*** INPUT DATA Section Begins ***
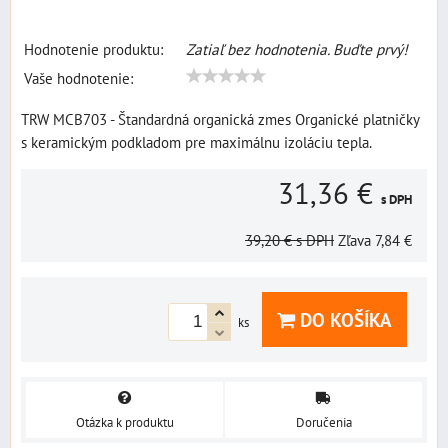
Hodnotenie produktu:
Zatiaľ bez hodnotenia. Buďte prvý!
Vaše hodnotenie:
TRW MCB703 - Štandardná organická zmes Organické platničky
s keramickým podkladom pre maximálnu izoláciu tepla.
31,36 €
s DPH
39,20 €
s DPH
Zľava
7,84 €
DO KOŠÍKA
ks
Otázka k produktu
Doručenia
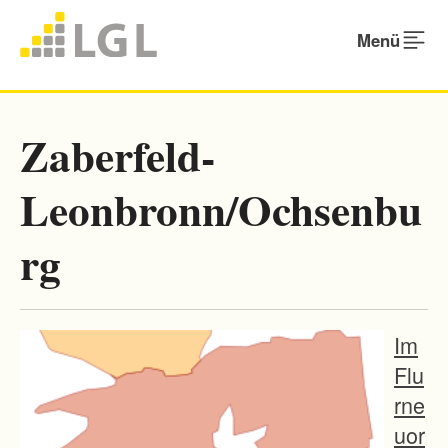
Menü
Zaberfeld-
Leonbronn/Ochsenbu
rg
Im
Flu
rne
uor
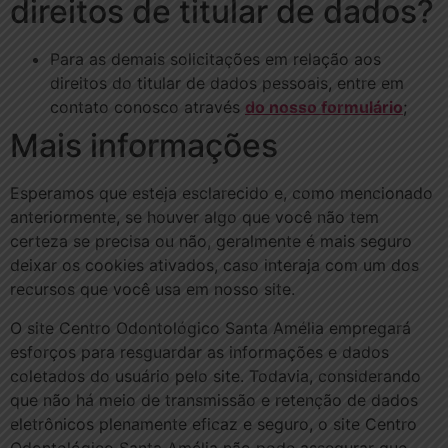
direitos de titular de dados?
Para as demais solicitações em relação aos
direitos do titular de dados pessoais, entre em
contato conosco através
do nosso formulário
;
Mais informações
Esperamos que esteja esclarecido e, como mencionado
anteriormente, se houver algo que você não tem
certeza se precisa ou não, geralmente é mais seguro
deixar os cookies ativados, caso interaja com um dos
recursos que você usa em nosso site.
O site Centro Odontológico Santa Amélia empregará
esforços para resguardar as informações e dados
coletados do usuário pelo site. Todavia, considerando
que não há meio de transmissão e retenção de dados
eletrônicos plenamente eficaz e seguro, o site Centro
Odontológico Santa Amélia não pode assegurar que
*** INPUT DATA Section Ends ***
YOUR INSTRUCTIONS: Copy out every line of the data where the word "titular" occurs.

RESULT OF THE TASK:
direitos de titular de dados?
direitos do titular de dados pessoais, entre em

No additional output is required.